Nine companies have clear managerial responsibility and accountability, which provides a high level of assurance that the company is able to implement its policies and standards related to human trafficking and forced labor effectively. An additional six companies report on having a managerial structure to address forced labor, but provide limited details.
It is positive that 14 out of the 20 companies benchmarked train relevant internal decision-makers, and eleven companies train suppliers on risks, policies, and standards related to human trafficking and forced labor. Notably, adidas and H&M provide training to suppliers below the first tier.
In the last three years, seven companies have engaged with trade unions, local NGOs, and/or policymakers in countries in which their suppliers operate on forced labor and human trafficking. It is positive that a number of companies engage stakeholders at local level. This happens mostly in Asia (Taiwan, Bangladesh, India, Thailand, Vietnam, Cambodia, Indonesia, and Myanmar) as well as in Jordan and Mexico. Many of those local level engagements were undertaken through multi-stakeholder initiatives, such the Ethical Trading Initiative's Tamil Nadu Multi-Stakeholder program or the ILO's Better Work project in Jordan, which focuses on fair recruitment.

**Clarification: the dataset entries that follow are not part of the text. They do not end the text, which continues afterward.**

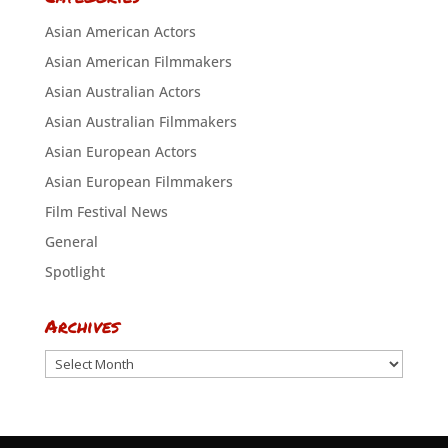
Asian American Actors
Asian American Filmmakers
Asian Australian Actors
Asian Australian Filmmakers
Asian European Actors
Asian European Filmmakers
Film Festival News
General
Spotlight
Archives
Archives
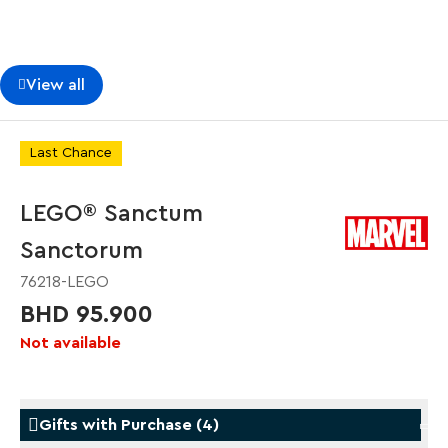
View all
Last Chance
LEGO® Sanctum
Sanctorum
76218-LEGO
BHD 95.900
Not available
Gifts with Purchase
(
4
)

Engagement with policy makers and unions is more limited. Some companies have engaged governments in Turkmenistan and Uzbekistan via the Responsible Sourcing Network or the Cotton campaign, and a few companies report engaging with global unions. Nine companies actively participated in one or more multi-stakeholder or industry initiatives focused on forced labor and human trafficking, such as the Ethical Trading Initiative, the Fair Labor Association, the ILO Better Work Initiative, and/or the Better Cotton Initiative. Notably, adidas reports engaging with an international electronic brand who is the main customer in a shared supplier in Malaysia. Adidas asked the electronic brand to adopt more stringent policies on eliminating foreign worker deductions, and the electronic company subsequently agreed that the shared supplier fully absorb government fees levied against foreign workers in Malaysia.